Wednesday, January 21, 2015

What IS Law?

What the heck is law anyway?

The word law is generally misunderstood by citizen and attorney alike. This is because not only are there several types of law but there also is color of law which is something else made to look like law.
Law is the res publicus of the Romans - the 'people's thing' that is used to preserve both the state and society. It is rules based on legitimate authority derived from logical deduction of nature.

Types of Law

  • The common law has to do with that form of law that is common to all men which is derived from nature and natures god.  Common law is the intrinsically natural law we find in our hearts when we listen to our conscience and is logically deduced and is 'self evident'.
  • Equity law derives from common law and covers the making and keeping of promises.  It is the law of faithfulness and derives its authority from the common law need for society to function properly.
  • Admiralty law, also known as the law of the jungle, military law and the law of necessity.  It also derives from the common law idea of survival or self defense.  It involves law who's authority is derived from necessity.
  • Color of law is any law that is not one of the above.  It generally derives from fraud or improper jurisdiction where one of the other laws is misapplied to a party it does not concern. Color of law is not real law at all.
  • Civil law is derived from the 'law of the city' of roman times.  The roman's used law well but over time it became corrupted into a form of color of law and was used to implement the emperor's will.  Rome had fallen from a free state into a tyrannical state and its law merely looked like something legitimate.  Roman civil law derived from Babylon and ultimately from Nimrod.  The city was created to manage people and civil law is applying code to a case rather than reason.  See Brent Winter's great book on this distinction.
  • Cannon law or ecclesiastical law was the roman civil law adapted for the roman catholic church.  Same thing, just for a different body politic.  It is even more deceptive than common law because it is couched in a religious institution that appears to have the authority of God over it but in many instances may not.
  • Statutory law is another type of personal law that is often misunderstood and misapplied - we will discuss this further below.
  • International law is that applying between nations and is also derived from common law applied to the nations at a global level. However states have tried to institute international law (like the Geneva convention) to clarify the duties and responsibilities of nations.  It too, has become corrupted by color of law mainly propagated by the UN.
So how does one tell the difference between legitimate law and color of law?  

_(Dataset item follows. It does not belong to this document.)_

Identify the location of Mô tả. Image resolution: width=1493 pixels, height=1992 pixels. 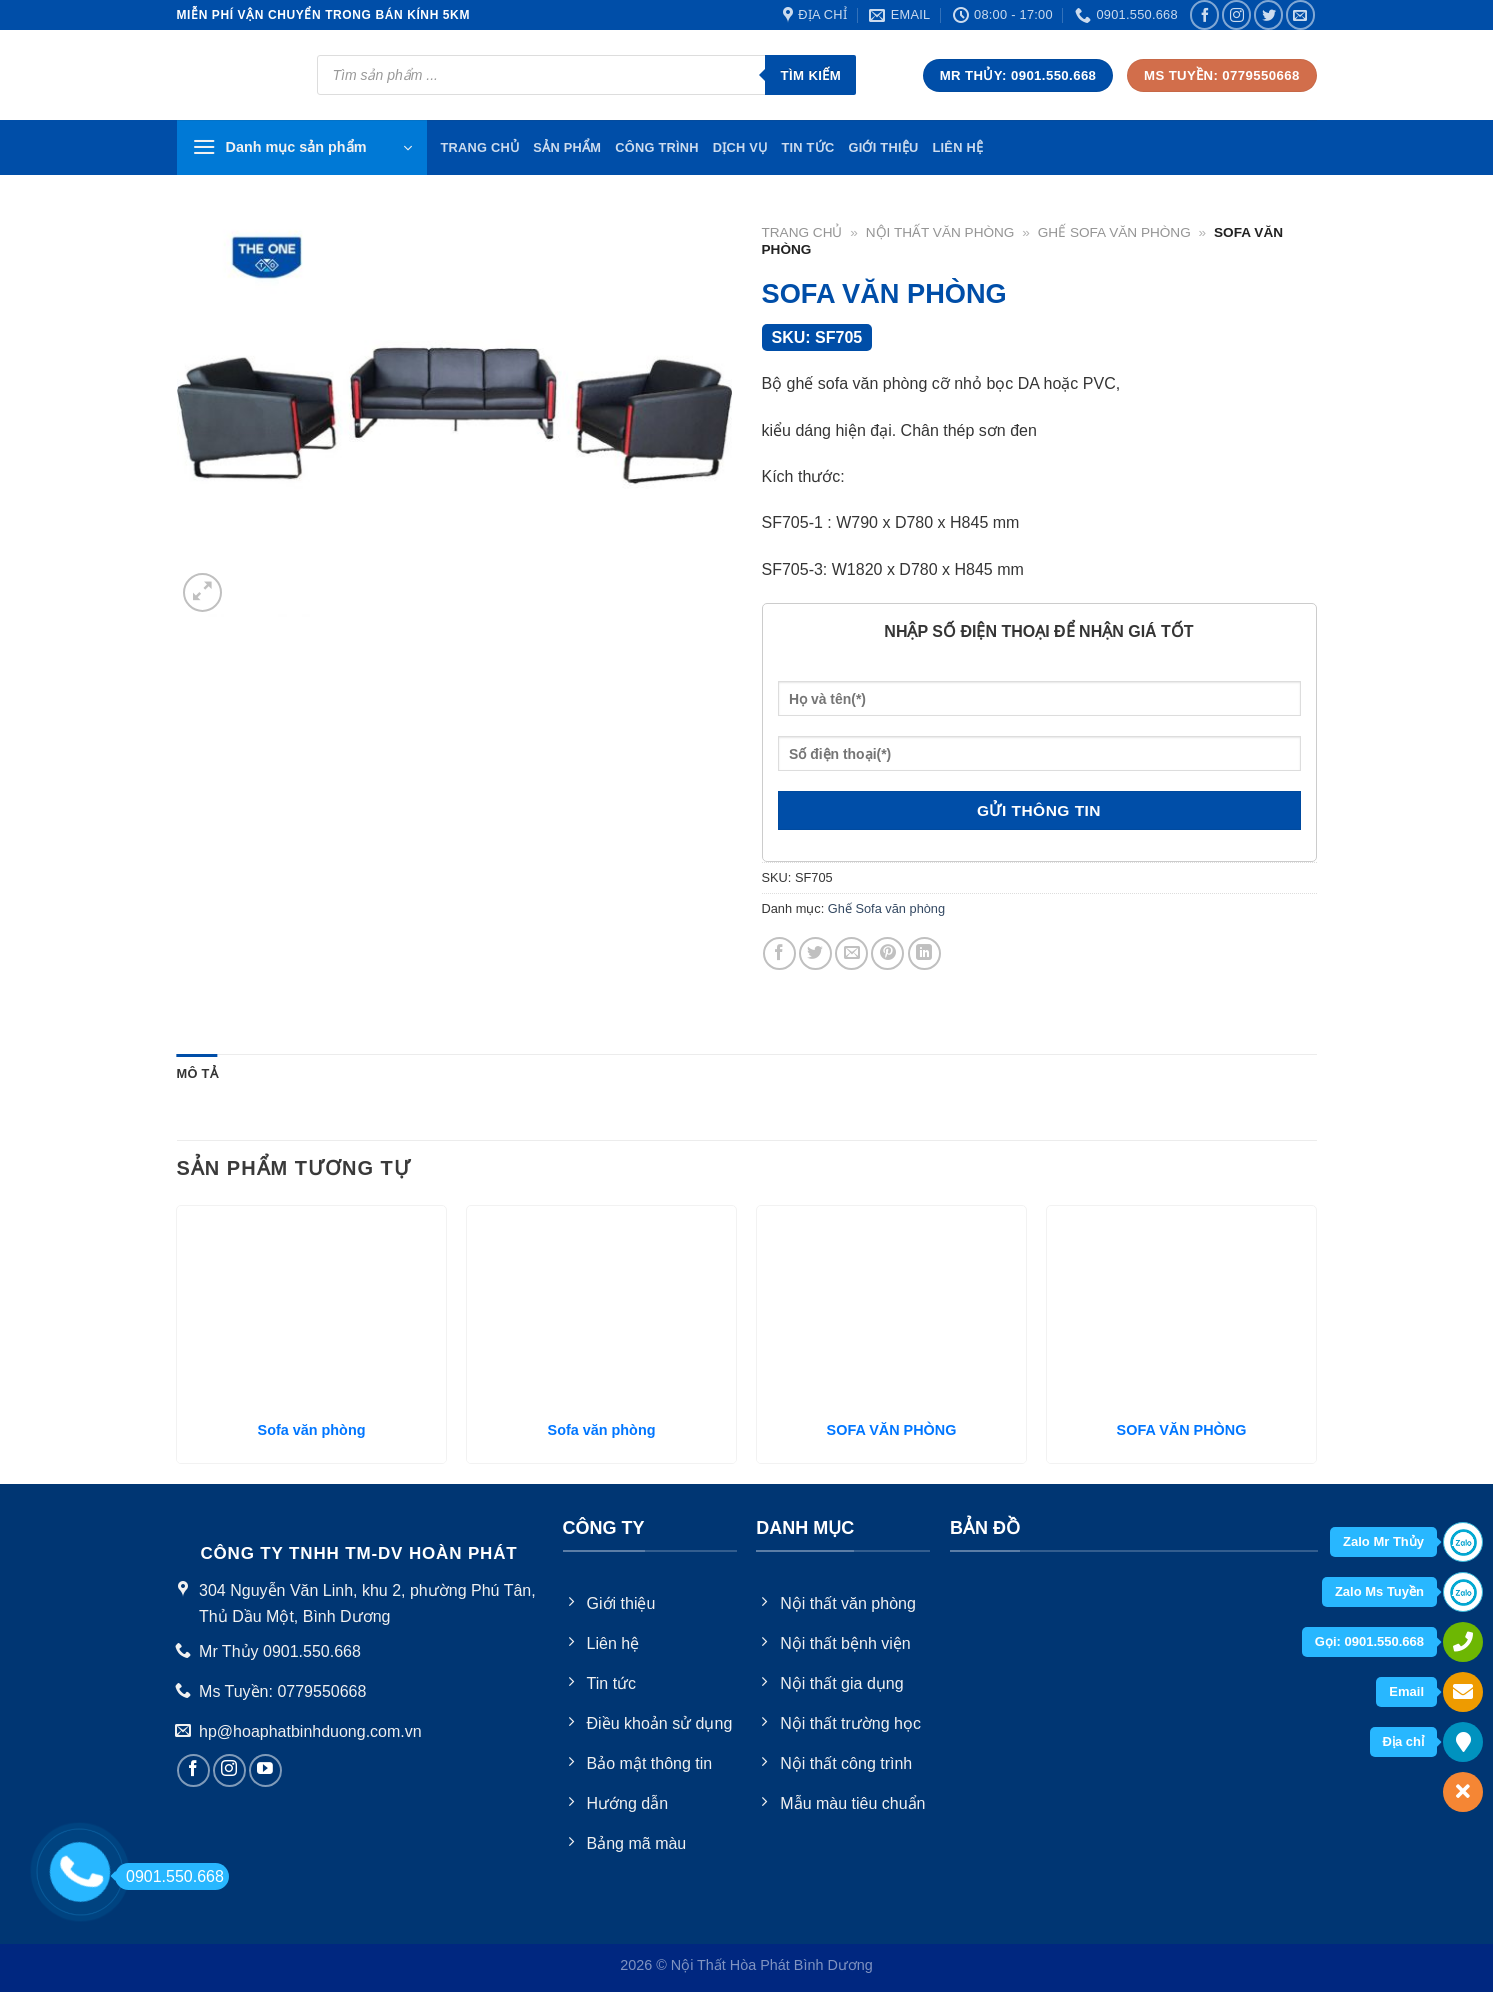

The best way is to understand maxims of law.  These are logically derived and generally accepted axioms of legal logic.  I don't want to get into that here but here is a great list of them - there is no single list because many different bodies have adopted their own lists of maxims.

Understanding Jurisdiction

For law to be applied properly, jurisdiction comes into view.  Jurisdiction simply means applying law where it's authority has force.  
For example, under natural law, it is natural for a man to make rules for his family.  This is a law derived from the common law idea that a man is the head of his family and is thus the law-giver naturally.  His law only applies to where his authority stands - that is to his family.  He cannot make rules for his neighbor or his neighbor's stuff nor can he apply his law to those outside his jurisdiction.

Statutory Law

Another example is statutory law. Statutory law means 'the law of the state' and, like a father to a family, the state is the natural lawgiver for its members.  However, statute only covers that which the state's authority properly extends and this is where things get misused and confused.
A free state complies to the rule that says that it's rightful powers are derived by 'the consent of the governed'.  Tyrannical states don't even need or use law except as a device to fool people into compliance.  Any state that does not comply with the 'consent of the governed' is, by definition, not a free state.  We see this law operating even in the family - if the members of the family don't basically consent to being led by the father, they leave and he has no more authority over them.

So how does a state get consent from the governed?

This is why we see constitutions in free states.  It is the social contract made by the people to grant powers to its governing body.  This is the lawful nexus for a free state's existence.  Without a social contract, the state is either not free or does not exist.  Our constitution is referred to as 'the law of the land' and this I think causes confusion.  It's the law that grants authority to the state via the consent of the people.  This is why constitutions are ratified.  Since it is impractical for the people to directly approve of the constitution, it is generally done through representatives.
The state loves to use its constitution as evidence that it has legitimate authority from the people. However, the state also seems to be reluctant to point out that what gives it authority to function also limits its powers.
This is why our constitution only lists Common, Equity and Admiralty law as such within it.  It does not list statutory law because that kind of law is not something the people grant to the state - it is an inherent right of self-government that a state has the ability to make its own statutes.

Back to Jurisdiction

So how is a citizen subject to statutory law?  Well, if a person has a contract with the state, he becomes subject to state rules - however limited the contract may specify.  If a person is said to be subject to statutory law but has no contract with the state, then in fact, the person is not a citizen of the state but a subject of the state and the state is not a free state.


I hope this helps clarify things some.  I wrote this more for myself as a simple reference to remind me of the basics.  I could probably write a book on this subject but there are plenty of them already out there.  Just keep these simple ideas in mind and it will help you to navigate the quicksand of color of law in you life.